She smiled into the camera until she got the signal that the transmission
had ended.
James Ramos—the show’s nine-year veteran
producer, sat down next to her. “I don’t know which
I feel worse about,” he said, “making you stay late
to help me put this show together for next week or forcing our entire
viewing audience into bouts of depression by feeding them 60 minutes
of bad decisions and short-term thinking.”
“They are already depressed, unless they’re
mortgage-free behind gates in Granite Bay,” replied Stacey.

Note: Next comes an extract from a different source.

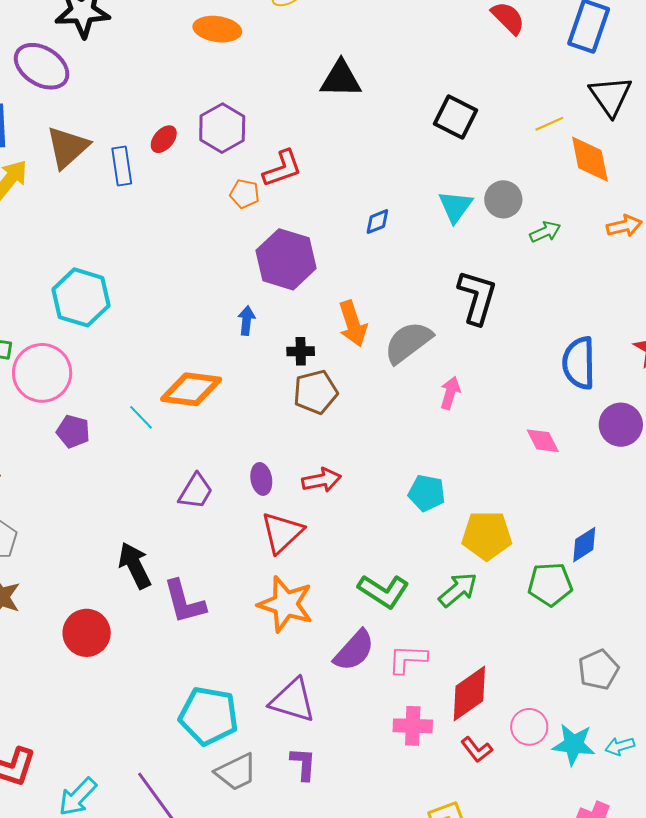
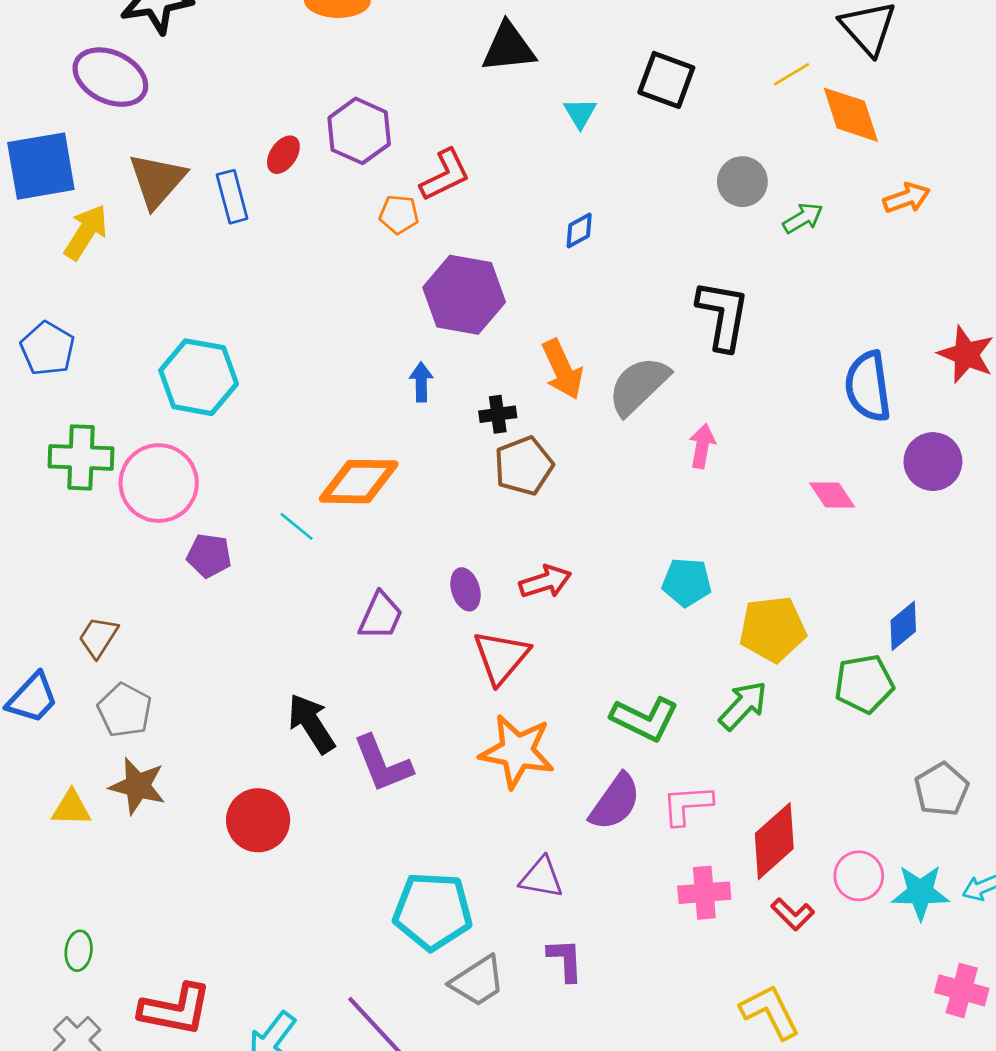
cyan triangle: (455, 206) -> (580, 113), moved, size x0.7
purple triangle: (293, 700) -> (541, 878), size x0.7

The Sacramento Region was hardly the first place
in the world to face the problems of an economic bust, but the unique
nature of its own boom colored the character of its decline. Because
neither the leaders nor the voters nor the investors in growth paid
much attention to the way down while they were on the way up, the
downside was more painful than it might otherwise have been. In
the year 2025, it looked like things couldn’t get much worse.
“So, just how are we going to tackle this?”
she asked, taking the electronic pad from his hand. Placing it on
her teleprompter control, she quickly saw the foot-high words that
appeared to float upward from the floor next to the camera. She
gently touched the control to pause their ascent.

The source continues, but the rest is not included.